┌────────

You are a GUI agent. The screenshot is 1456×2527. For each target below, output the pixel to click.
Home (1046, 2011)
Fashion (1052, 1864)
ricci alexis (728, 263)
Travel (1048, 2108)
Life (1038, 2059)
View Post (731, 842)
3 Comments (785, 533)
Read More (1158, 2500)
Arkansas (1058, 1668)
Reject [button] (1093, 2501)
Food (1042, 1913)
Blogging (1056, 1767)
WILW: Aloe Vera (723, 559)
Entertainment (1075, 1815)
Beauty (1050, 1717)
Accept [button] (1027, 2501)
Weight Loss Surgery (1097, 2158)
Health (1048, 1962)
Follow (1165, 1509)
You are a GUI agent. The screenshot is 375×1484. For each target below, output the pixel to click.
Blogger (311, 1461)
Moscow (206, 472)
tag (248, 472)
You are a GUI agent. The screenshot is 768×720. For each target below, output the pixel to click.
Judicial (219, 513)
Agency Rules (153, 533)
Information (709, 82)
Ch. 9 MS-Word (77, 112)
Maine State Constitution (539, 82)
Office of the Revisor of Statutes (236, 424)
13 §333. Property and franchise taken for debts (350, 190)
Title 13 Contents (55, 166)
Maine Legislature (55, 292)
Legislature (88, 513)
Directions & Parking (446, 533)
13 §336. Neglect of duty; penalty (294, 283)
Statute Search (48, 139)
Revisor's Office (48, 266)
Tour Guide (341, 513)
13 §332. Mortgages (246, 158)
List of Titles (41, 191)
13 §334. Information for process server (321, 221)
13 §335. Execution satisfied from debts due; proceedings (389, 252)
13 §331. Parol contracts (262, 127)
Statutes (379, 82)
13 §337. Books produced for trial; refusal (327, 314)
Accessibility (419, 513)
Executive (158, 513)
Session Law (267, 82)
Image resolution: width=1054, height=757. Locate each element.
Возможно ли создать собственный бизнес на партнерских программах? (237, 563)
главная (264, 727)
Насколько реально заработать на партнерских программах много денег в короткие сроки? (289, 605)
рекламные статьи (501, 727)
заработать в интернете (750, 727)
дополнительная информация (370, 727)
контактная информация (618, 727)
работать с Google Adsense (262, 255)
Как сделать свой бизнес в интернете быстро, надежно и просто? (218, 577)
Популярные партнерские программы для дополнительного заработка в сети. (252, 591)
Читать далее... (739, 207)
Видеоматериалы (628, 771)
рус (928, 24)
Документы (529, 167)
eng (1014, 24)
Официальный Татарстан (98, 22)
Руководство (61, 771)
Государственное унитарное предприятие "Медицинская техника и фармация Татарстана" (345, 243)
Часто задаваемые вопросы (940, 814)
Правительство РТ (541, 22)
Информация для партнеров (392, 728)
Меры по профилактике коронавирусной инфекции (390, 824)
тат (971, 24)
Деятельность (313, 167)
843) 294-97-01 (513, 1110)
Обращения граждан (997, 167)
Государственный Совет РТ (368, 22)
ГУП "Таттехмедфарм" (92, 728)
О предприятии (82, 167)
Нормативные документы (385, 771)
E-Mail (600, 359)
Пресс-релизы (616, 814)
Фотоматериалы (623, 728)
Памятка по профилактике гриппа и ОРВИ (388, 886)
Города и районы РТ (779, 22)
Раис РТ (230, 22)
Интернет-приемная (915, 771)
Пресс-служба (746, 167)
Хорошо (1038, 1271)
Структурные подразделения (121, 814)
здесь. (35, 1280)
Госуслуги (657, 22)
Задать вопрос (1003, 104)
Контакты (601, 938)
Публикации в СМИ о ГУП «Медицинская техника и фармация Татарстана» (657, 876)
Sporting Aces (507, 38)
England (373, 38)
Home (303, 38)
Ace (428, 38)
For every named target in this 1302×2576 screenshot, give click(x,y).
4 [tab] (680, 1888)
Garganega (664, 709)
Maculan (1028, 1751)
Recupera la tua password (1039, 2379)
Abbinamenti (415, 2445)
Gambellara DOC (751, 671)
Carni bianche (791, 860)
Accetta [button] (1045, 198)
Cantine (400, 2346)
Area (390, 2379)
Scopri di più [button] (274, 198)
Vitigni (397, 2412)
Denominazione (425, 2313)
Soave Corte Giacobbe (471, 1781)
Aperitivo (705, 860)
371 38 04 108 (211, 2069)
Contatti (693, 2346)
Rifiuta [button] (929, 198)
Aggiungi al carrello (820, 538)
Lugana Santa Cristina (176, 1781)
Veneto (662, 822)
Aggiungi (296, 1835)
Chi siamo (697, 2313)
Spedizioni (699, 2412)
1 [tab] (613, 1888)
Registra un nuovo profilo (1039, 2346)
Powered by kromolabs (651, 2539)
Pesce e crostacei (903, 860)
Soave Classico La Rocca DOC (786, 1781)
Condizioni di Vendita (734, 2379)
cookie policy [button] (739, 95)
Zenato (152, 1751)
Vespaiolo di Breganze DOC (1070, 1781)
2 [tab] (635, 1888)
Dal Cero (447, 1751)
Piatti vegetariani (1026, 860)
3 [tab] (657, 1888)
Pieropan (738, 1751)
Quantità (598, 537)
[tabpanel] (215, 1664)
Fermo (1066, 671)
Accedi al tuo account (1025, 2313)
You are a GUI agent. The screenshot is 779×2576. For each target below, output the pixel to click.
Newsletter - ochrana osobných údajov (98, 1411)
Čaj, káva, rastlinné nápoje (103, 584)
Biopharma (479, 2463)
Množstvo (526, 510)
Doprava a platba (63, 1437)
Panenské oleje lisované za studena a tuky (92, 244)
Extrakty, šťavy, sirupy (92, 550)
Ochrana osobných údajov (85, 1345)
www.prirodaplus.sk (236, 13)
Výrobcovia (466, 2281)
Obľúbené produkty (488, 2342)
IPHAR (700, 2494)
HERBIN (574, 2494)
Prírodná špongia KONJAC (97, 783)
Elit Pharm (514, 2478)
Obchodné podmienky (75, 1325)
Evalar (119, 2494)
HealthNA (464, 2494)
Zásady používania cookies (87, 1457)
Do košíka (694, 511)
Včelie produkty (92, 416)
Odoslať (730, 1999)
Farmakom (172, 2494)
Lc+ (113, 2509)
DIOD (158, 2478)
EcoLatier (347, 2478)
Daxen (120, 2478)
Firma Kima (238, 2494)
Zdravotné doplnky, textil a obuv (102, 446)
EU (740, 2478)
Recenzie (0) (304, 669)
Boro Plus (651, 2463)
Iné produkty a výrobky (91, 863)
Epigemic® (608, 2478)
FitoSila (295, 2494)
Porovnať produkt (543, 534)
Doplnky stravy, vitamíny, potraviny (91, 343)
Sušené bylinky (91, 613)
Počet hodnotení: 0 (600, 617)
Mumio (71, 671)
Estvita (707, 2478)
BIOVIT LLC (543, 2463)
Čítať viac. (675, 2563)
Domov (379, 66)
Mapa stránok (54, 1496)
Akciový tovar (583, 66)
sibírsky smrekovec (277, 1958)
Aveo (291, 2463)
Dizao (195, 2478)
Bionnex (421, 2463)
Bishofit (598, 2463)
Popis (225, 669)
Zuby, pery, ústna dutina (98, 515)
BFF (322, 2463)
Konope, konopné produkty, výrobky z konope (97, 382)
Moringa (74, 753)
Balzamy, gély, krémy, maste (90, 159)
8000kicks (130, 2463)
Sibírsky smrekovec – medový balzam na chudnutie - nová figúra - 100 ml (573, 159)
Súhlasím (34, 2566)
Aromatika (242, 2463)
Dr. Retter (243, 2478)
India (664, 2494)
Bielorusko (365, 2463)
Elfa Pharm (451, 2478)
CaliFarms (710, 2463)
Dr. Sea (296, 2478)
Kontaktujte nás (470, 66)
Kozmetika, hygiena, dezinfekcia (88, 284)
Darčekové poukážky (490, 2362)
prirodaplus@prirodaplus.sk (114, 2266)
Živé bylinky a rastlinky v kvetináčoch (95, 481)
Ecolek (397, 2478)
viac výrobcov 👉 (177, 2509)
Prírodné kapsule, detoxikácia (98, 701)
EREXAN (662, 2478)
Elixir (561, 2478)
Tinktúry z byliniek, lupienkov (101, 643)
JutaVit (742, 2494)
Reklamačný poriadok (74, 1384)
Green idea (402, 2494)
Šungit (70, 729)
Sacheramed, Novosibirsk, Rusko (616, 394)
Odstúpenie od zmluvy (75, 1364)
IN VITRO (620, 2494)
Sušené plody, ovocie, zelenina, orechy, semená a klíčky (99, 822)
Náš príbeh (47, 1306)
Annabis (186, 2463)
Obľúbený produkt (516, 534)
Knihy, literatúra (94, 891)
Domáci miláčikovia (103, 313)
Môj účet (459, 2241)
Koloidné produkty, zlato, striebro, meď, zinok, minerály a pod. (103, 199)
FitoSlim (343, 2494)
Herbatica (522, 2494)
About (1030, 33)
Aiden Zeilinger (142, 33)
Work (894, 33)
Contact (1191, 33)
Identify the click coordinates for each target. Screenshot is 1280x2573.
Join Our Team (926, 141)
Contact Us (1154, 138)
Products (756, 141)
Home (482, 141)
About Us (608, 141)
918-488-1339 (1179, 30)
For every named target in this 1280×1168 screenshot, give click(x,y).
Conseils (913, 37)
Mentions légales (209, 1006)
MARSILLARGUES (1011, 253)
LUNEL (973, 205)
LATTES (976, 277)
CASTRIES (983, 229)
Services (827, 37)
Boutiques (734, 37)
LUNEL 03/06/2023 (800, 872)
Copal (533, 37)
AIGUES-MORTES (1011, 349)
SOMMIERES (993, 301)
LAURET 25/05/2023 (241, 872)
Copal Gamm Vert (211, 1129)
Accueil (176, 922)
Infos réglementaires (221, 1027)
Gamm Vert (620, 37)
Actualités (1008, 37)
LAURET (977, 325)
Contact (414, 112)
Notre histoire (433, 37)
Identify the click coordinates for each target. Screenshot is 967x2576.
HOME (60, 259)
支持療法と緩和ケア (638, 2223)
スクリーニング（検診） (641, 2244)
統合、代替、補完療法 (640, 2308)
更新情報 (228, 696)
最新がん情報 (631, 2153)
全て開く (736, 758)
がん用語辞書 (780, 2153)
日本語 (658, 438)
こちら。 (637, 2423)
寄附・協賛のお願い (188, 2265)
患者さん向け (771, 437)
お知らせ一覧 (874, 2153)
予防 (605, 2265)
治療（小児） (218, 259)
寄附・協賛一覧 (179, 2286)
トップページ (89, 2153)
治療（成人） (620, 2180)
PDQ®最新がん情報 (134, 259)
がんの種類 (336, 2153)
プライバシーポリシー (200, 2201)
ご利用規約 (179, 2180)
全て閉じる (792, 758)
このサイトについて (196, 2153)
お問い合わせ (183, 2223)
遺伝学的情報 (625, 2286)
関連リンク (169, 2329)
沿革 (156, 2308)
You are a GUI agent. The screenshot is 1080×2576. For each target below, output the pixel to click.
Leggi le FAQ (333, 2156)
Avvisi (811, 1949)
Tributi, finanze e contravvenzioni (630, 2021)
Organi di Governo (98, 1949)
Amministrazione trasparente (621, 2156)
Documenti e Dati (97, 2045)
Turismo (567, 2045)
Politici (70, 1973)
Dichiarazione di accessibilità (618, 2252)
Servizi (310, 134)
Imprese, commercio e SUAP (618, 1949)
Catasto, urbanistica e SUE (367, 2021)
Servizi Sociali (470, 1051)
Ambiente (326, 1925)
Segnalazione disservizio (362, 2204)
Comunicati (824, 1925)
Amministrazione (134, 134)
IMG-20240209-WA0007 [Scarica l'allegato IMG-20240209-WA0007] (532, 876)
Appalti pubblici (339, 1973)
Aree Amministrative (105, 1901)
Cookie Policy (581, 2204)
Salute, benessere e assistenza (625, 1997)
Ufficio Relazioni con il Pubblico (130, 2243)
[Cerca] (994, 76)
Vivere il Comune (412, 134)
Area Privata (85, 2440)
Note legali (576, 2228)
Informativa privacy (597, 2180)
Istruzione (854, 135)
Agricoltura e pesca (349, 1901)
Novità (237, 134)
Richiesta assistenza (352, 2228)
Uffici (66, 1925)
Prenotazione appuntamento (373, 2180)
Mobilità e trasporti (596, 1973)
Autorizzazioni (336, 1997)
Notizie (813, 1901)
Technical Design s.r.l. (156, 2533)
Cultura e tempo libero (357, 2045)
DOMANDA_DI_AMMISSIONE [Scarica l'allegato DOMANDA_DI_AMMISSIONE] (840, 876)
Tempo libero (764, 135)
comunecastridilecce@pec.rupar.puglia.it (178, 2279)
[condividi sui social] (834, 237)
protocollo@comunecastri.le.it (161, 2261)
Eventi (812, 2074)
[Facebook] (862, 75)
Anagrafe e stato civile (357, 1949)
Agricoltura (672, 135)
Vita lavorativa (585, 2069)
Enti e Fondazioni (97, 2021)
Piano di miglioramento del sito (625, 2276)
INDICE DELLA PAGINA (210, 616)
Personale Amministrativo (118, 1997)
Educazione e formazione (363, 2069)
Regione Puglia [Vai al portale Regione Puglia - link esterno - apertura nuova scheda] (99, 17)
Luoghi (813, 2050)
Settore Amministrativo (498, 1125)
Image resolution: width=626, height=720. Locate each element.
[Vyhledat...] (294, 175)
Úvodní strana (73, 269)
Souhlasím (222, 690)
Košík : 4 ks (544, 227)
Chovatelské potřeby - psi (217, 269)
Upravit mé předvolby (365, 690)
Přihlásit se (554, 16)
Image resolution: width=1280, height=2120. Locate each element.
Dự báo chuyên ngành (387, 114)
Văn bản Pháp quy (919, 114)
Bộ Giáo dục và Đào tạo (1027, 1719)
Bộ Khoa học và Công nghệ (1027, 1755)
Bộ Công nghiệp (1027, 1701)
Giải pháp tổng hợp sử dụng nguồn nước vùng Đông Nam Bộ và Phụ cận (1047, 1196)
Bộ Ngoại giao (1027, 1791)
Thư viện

└────────

**YOUR TASK**
Would you print exactly and only the lines of the material above that run from the line with "[Vyhledat...] (294, 175)" through the line with "Dự báo chuyên ngành (387, 114)", both included?

**EXPECTED ANSWER**
[Vyhledat...] (294, 175)
Úvodní strana (73, 269)
Souhlasím (222, 690)
Košík : 4 ks (544, 227)
Chovatelské potřeby - psi (217, 269)
Upravit mé předvolby (365, 690)
Přihlásit se (554, 16)
Image resolution: width=1280, height=2120. Locate each element.
Dự báo chuyên ngành (387, 114)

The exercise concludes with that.